Charlotte did not move. She sensed that to do so would be to precipitate action on Lord Beston's part. Then he might detain her by force. At last he said,

‘You seem inordinately fond of Karolyi, and, knowing that gentleman as I do, I feel obliged to acquaint you with some unsavoury aspects of his character.'

At the prospect of hearing of Sandor's love for Lady Beston from Lord Beston himself, Charlotte felt panic well up in her. ‘ I am not a close friend of Count Karolyi and I have no desire to learn any more about him than I already know,' she said through parched lips.

Lord Beston puffed contentedly on his cigar, certain of victory. She was lying of course. She was Karolyi's mistress but she would not be so after tonight. Not after he had embellished his story with unpleasant innuendos about the depth of affection between brother and sister. She would be devastated and distraught, and he would console her. The prospect was an immensely pleasing one.

‘Count Sandor Karolyi is a man about to face ruin.'

‘Then I am sorry, but it is none of my affair.' Dear God, she had to escape. She could not endure to hear of Sandor's love for Zara from Beston's lips.

Purposefully she tried to step past him but he laid his hand on her arm restrainingly.

‘The man is an impostor. A usurper.'

Charlotte halted, rigid with shock. This was not the revelation she had expected. Lord Beston's eyes were triumphant.

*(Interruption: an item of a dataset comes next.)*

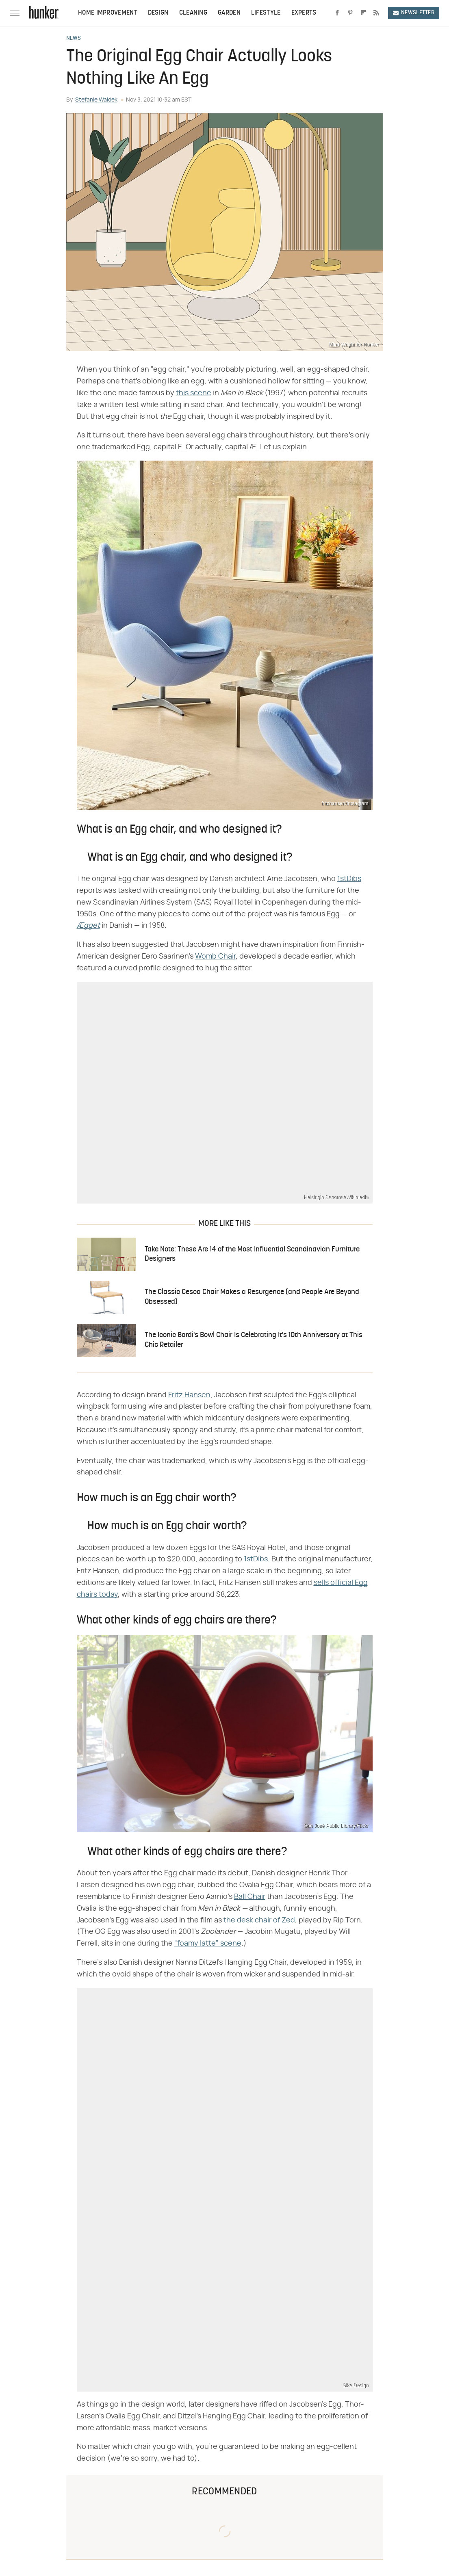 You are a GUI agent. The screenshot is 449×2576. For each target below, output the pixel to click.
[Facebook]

‘He has duped Baron Povzervslay out of his rightful estate, and he has aided and abetted my wife into deceiving me.'

Charlotte stared at him in bewilderment. ‘I am afraid I do not understand you.'

‘You will,' Lord Beston said with an unpleasant laugh. ‘And so will everyone else when I disclose the truth.' He glanced down to where his hand grasped Charlotte's slender wrist. Desire licked through him. ‘So you see, Miss Grainger,' he said, drawing her protesting hand to his lips and kissing it passionately, ‘ he is not a man it is wise to be seen with.'

‘And you, sir,' Charlotte retorted, aware of a note of rising hysteria in her voice, ‘are not a man it is wise to be alone with!' She tried to wrench her hand away from his hold and failed.

Lord Beston laughed and caught hold of her waist, pressing her body so close to his that Charlotte could feel the buttons of his jacket pressing painfully against her breasts.

‘I like you exceedingly Miss Grainger.… Charlotte. Let us be friends, eh?' His lips sought her averted face, his moustache brushing her skin unpleasantly.

‘No!' Charlotte gasped. ‘ Your behaviour is infamous. I demand that you release me instantly.'

‘Not until I have told you the truth about the man you feel such misplaced loyalty for,' Lord Beston said, his voice hardening. ‘He has no feelings of affection for you. None for any woman except his sister; my wife.' He began to laugh again and in his laughter was the sound of madness.

Charlotte felt revulsion flood her body. His words made no sense to her but it was obvious that his hatred of Sandor was sufficient to endanger Sandor's life if they should meet.

Lord Beston's mouth sought hers with desperate urgency. ‘ So no more Count Karolyi,' he panted as she struggled against him. ‘No more Zara. Let them comfort each other in penury while we …' His mouth fastened on hers. She could feel his teeth biting her lips, smell the sickly sweetness of his breath.

Lord Beston was not a man who normally let passion rule his senses, but the enormity of his wife's revelations had temporarily deranged him. His power over the unsufferably self-assured and arrogant Count Karolyi was absolute. And as if to prove it, he had every intention of possessing Karolyi's mistress, with her consent or without it.